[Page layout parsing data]
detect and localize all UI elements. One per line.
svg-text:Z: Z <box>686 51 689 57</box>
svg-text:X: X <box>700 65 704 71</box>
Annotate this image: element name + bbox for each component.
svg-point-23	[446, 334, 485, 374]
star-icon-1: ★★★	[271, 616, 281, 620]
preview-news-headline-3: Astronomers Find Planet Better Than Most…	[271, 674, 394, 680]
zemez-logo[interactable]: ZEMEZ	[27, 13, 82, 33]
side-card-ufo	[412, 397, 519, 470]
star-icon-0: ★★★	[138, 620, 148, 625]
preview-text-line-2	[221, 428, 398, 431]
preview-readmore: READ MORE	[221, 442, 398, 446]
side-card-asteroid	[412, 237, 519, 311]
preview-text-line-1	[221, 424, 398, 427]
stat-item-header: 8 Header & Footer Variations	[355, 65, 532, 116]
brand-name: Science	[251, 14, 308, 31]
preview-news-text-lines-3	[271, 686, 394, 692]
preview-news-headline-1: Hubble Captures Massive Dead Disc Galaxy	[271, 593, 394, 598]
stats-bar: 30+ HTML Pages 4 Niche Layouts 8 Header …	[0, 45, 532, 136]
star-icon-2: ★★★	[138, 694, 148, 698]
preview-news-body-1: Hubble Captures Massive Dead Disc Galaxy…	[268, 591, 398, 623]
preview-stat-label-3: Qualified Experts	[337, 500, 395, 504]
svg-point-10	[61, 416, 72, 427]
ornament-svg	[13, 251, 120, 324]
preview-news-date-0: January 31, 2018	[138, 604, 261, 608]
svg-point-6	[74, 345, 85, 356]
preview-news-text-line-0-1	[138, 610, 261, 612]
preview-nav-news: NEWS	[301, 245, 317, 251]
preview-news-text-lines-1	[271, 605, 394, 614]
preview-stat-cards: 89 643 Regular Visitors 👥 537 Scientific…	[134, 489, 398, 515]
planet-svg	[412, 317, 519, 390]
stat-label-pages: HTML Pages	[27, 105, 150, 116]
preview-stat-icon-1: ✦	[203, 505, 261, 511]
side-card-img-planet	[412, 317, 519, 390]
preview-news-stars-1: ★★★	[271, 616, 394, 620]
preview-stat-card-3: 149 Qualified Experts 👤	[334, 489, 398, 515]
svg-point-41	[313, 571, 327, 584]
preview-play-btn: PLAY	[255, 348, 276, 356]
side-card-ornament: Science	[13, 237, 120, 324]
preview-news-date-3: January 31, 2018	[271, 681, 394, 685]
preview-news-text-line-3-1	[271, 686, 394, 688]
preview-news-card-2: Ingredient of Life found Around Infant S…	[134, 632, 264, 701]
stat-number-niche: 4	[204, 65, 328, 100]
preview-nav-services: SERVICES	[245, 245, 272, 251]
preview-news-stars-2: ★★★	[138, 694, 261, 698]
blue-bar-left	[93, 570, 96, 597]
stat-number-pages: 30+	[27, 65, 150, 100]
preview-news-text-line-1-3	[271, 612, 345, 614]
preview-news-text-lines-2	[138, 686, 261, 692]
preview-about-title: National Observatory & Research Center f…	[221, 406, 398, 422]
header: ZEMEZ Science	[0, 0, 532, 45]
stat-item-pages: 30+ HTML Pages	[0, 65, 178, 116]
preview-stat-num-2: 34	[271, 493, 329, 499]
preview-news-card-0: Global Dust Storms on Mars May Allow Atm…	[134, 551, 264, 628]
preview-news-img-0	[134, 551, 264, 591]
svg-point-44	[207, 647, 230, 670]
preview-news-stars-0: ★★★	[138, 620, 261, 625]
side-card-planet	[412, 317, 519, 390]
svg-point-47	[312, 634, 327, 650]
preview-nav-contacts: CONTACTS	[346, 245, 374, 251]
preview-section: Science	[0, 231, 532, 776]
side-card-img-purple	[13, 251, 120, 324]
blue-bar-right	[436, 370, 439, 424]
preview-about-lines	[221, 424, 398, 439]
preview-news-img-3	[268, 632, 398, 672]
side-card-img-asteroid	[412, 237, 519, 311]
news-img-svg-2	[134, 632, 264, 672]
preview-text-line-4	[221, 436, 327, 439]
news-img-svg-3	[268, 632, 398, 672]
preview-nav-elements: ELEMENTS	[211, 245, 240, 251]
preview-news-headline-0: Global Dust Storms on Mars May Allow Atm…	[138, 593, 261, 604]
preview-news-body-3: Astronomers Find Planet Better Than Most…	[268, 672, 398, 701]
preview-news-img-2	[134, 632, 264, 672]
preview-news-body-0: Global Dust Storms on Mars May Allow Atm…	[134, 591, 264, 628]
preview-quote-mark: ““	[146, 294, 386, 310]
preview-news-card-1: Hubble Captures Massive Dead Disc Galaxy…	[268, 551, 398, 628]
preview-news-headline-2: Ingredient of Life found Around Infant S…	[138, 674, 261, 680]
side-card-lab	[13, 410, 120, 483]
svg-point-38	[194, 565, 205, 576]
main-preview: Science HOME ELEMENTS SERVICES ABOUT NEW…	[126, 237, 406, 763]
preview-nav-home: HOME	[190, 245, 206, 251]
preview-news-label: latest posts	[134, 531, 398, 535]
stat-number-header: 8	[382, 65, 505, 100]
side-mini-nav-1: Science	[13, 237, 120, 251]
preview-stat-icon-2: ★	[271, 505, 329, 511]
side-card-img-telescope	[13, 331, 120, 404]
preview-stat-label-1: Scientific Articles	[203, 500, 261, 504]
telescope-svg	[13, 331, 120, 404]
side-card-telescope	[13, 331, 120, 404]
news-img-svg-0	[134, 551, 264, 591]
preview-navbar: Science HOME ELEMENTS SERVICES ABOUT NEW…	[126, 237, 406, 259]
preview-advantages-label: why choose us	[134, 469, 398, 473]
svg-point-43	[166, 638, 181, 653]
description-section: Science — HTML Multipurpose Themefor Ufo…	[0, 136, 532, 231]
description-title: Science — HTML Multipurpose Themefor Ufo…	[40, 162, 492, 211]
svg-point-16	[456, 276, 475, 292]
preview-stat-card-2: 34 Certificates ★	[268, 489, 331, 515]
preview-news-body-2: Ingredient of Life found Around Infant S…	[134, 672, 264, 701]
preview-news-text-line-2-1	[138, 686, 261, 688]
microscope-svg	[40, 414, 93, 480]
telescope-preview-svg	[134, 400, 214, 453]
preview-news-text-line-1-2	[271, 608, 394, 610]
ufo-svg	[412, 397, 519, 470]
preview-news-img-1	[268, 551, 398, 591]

▸ **Problem statement**:
Extract the complete set of records unchanged.

▸ **Your solution**:
detect and localize all UI elements. One per line.
svg-text:Z: Z <box>686 51 689 57</box>
svg-text:X: X <box>700 65 704 71</box>
Annotate this image: element name + bbox for each component.
svg-point-23	[446, 334, 485, 374]
star-icon-1: ★★★	[271, 616, 281, 620]
preview-news-headline-3: Astronomers Find Planet Better Than Most…	[271, 674, 394, 680]
zemez-logo[interactable]: ZEMEZ	[27, 13, 82, 33]
side-card-ufo	[412, 397, 519, 470]
star-icon-0: ★★★	[138, 620, 148, 625]
preview-text-line-2	[221, 428, 398, 431]
preview-readmore: READ MORE	[221, 442, 398, 446]
side-card-asteroid	[412, 237, 519, 311]
preview-text-line-1	[221, 424, 398, 427]
stat-item-header: 8 Header & Footer Variations	[355, 65, 532, 116]
brand-name: Science	[251, 14, 308, 31]
preview-news-text-lines-3	[271, 686, 394, 692]
preview-news-headline-1: Hubble Captures Massive Dead Disc Galaxy	[271, 593, 394, 598]
stats-bar: 30+ HTML Pages 4 Niche Layouts 8 Header …	[0, 45, 532, 136]
star-icon-2: ★★★	[138, 694, 148, 698]
preview-news-body-1: Hubble Captures Massive Dead Disc Galaxy…	[268, 591, 398, 623]
preview-stat-label-3: Qualified Experts	[337, 500, 395, 504]
svg-point-10	[61, 416, 72, 427]
ornament-svg	[13, 251, 120, 324]
preview-news-date-0: January 31, 2018	[138, 604, 261, 608]
svg-point-6	[74, 345, 85, 356]
preview-news-text-line-0-1	[138, 610, 261, 612]
preview-nav-news: NEWS	[301, 245, 317, 251]
preview-news-text-lines-1	[271, 605, 394, 614]
preview-stat-cards: 89 643 Regular Visitors 👥 537 Scientific…	[134, 489, 398, 515]
planet-svg	[412, 317, 519, 390]
stat-label-pages: HTML Pages	[27, 105, 150, 116]
preview-stat-icon-1: ✦	[203, 505, 261, 511]
side-card-img-planet	[412, 317, 519, 390]
preview-news-stars-1: ★★★	[271, 616, 394, 620]
preview-stat-card-3: 149 Qualified Experts 👤	[334, 489, 398, 515]
svg-point-41	[313, 571, 327, 584]
preview-play-btn: PLAY	[255, 348, 276, 356]
side-card-ornament: Science	[13, 237, 120, 324]
preview-news-date-3: January 31, 2018	[271, 681, 394, 685]
preview-news-text-line-3-1	[271, 686, 394, 688]
preview-news-card-2: Ingredient of Life found Around Infant S…	[134, 632, 264, 701]
stat-number-niche: 4	[204, 65, 328, 100]
preview-nav-services: SERVICES	[245, 245, 272, 251]
preview-news-stars-2: ★★★	[138, 694, 261, 698]
blue-bar-left	[93, 570, 96, 597]
stat-number-pages: 30+	[27, 65, 150, 100]
preview-news-text-line-1-3	[271, 612, 345, 614]
preview-news-text-lines-2	[138, 686, 261, 692]
preview-about-title: National Observatory & Research Center f…	[221, 406, 398, 422]
header: ZEMEZ Science	[0, 0, 532, 45]
stat-item-pages: 30+ HTML Pages	[0, 65, 178, 116]
preview-stat-num-2: 34	[271, 493, 329, 499]
preview-news-card-0: Global Dust Storms on Mars May Allow Atm…	[134, 551, 264, 628]
preview-news-img-0	[134, 551, 264, 591]
svg-point-44	[207, 647, 230, 670]
preview-news-stars-0: ★★★	[138, 620, 261, 625]
side-card-planet	[412, 317, 519, 390]
svg-point-47	[312, 634, 327, 650]
preview-nav-contacts: CONTACTS	[346, 245, 374, 251]
preview-section: Science	[0, 231, 532, 776]
side-card-img-purple	[13, 251, 120, 324]
blue-bar-right	[436, 370, 439, 424]
preview-about-lines	[221, 424, 398, 439]
preview-news-img-3	[268, 632, 398, 672]
side-card-img-asteroid	[412, 237, 519, 311]
news-img-svg-2	[134, 632, 264, 672]
preview-text-line-4	[221, 436, 327, 439]
news-img-svg-3	[268, 632, 398, 672]
preview-nav-elements: ELEMENTS	[211, 245, 240, 251]
preview-news-headline-0: Global Dust Storms on Mars May Allow Atm…	[138, 593, 261, 604]
preview-news-body-3: Astronomers Find Planet Better Than Most…	[268, 672, 398, 701]
preview-news-img-2	[134, 632, 264, 672]
preview-news-body-0: Global Dust Storms on Mars May Allow Atm…	[134, 591, 264, 628]
preview-quote-mark: ““	[146, 294, 386, 310]
preview-news-card-1: Hubble Captures Massive Dead Disc Galaxy…	[268, 551, 398, 628]
preview-news-headline-2: Ingredient of Life found Around Infant S…	[138, 674, 261, 680]
side-card-lab	[13, 410, 120, 483]
svg-point-38	[194, 565, 205, 576]
main-preview: Science HOME ELEMENTS SERVICES ABOUT NEW…	[126, 237, 406, 763]
preview-nav-home: HOME	[190, 245, 206, 251]
preview-news-label: latest posts	[134, 531, 398, 535]
stat-number-header: 8	[382, 65, 505, 100]
side-mini-nav-1: Science	[13, 237, 120, 251]
preview-stat-icon-2: ★	[271, 505, 329, 511]
side-card-img-telescope	[13, 331, 120, 404]
preview-stat-label-1: Scientific Articles	[203, 500, 261, 504]
telescope-svg	[13, 331, 120, 404]
side-card-telescope	[13, 331, 120, 404]
news-img-svg-0	[134, 551, 264, 591]
preview-navbar: Science HOME ELEMENTS SERVICES ABOUT NEW…	[126, 237, 406, 259]
preview-advantages-label: why choose us	[134, 469, 398, 473]
svg-point-43	[166, 638, 181, 653]
description-section: Science — HTML Multipurpose Themefor Ufo…	[0, 136, 532, 231]
description-title: Science — HTML Multipurpose Themefor Ufo…	[40, 162, 492, 211]
svg-point-16	[456, 276, 475, 292]
preview-stat-card-2: 34 Certificates ★	[268, 489, 331, 515]
preview-news-body-2: Ingredient of Life found Around Infant S…	[134, 672, 264, 701]
preview-news-text-line-2-1	[138, 686, 261, 688]
microscope-svg	[40, 414, 93, 480]
telescope-preview-svg	[134, 400, 214, 453]
preview-news-text-line-1-2	[271, 608, 394, 610]
ufo-svg	[412, 397, 519, 470]
preview-news-img-1	[268, 551, 398, 591]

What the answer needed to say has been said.